-- Required action --
Find the line with "Tripadvisor" and the line with "Empfehlungen" in the entries below; output exactly those two lines, every line between them, and no others.

-- Data shown --
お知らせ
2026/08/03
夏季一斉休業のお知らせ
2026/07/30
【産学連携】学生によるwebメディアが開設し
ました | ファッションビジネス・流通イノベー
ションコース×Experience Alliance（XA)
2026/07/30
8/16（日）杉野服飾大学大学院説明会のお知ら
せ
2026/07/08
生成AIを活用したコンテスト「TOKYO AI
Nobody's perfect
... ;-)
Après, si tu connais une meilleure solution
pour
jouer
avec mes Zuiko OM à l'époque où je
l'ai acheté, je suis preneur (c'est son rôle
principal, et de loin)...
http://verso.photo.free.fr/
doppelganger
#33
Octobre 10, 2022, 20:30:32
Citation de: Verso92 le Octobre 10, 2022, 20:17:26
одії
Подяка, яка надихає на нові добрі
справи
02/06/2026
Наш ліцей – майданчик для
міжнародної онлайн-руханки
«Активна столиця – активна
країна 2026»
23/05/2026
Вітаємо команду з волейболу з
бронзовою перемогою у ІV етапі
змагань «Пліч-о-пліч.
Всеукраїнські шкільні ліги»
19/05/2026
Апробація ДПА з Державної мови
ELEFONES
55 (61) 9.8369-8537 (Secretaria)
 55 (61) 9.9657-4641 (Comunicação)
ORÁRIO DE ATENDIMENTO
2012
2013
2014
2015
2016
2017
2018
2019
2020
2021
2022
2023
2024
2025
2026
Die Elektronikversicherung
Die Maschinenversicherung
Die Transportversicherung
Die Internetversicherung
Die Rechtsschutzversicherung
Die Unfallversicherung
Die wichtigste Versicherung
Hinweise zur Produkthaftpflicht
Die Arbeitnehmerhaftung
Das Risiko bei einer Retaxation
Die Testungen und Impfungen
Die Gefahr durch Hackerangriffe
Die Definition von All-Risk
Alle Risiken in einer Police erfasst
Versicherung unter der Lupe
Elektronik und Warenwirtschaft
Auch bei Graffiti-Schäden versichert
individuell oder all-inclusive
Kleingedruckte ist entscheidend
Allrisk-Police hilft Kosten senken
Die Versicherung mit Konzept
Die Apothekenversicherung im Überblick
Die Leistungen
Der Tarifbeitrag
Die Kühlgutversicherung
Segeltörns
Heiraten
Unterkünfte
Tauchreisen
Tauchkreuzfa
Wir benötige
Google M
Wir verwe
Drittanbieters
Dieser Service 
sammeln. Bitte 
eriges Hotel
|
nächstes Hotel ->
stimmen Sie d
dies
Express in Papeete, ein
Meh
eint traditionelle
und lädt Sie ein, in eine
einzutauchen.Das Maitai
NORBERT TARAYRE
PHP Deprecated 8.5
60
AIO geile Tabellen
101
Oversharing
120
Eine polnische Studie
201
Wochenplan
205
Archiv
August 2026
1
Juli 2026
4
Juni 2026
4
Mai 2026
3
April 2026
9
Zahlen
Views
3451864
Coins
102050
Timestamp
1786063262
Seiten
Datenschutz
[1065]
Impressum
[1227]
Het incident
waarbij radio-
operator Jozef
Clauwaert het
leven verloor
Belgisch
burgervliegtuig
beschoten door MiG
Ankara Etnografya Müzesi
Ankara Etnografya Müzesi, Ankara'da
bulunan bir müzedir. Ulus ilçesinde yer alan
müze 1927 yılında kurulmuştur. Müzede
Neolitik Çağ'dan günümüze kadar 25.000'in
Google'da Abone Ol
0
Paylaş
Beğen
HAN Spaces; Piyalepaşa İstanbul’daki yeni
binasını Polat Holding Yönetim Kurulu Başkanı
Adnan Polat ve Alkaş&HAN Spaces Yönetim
--
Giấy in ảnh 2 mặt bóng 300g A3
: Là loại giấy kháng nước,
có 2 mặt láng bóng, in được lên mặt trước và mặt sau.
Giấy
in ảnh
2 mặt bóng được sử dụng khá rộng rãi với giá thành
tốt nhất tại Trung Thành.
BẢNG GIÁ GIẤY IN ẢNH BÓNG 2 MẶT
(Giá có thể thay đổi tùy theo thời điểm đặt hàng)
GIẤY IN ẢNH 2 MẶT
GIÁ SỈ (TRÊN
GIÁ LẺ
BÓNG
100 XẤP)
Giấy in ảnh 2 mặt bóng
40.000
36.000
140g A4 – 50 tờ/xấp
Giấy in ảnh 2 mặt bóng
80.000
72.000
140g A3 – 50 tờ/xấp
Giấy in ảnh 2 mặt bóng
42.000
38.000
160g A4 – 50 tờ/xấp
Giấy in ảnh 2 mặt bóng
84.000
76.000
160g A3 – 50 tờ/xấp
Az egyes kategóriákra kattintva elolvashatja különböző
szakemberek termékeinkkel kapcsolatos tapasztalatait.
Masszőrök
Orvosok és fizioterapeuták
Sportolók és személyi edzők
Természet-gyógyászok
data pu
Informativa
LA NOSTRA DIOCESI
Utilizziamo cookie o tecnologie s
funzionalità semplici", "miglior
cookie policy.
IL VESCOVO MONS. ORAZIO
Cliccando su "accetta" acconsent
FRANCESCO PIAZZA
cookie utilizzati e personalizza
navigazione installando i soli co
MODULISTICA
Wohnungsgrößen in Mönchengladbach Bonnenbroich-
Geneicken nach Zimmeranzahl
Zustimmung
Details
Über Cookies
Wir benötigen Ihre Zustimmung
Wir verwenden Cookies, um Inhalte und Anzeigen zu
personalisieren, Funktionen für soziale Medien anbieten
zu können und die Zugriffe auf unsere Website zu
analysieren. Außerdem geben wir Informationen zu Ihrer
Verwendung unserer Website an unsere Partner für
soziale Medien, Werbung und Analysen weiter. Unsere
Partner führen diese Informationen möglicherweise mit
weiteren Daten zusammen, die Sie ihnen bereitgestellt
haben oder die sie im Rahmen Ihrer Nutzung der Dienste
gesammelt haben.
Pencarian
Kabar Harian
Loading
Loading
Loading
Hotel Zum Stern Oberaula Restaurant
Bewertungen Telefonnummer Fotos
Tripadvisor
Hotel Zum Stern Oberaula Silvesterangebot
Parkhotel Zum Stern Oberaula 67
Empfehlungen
...
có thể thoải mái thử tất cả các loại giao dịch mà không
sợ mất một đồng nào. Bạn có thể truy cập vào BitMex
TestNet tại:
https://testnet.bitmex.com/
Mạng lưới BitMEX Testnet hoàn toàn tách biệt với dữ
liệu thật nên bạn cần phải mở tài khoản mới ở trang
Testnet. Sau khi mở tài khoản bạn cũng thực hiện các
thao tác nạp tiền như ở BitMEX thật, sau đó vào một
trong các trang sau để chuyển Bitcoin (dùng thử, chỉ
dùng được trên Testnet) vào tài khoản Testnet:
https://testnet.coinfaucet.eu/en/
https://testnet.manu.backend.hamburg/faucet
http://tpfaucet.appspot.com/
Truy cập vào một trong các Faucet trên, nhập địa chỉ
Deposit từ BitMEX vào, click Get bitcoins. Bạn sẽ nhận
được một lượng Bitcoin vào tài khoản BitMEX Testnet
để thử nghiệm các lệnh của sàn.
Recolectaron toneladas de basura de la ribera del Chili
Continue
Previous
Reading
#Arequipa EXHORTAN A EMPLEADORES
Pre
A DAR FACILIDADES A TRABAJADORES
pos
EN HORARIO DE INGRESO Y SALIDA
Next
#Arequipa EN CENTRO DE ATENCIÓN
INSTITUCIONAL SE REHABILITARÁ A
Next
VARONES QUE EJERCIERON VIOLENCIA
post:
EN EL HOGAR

-- Solution to the problem --
Tripadvisor
Hotel Zum Stern Oberaula Silvesterangebot
Parkhotel Zum Stern Oberaula 67
Empfehlungen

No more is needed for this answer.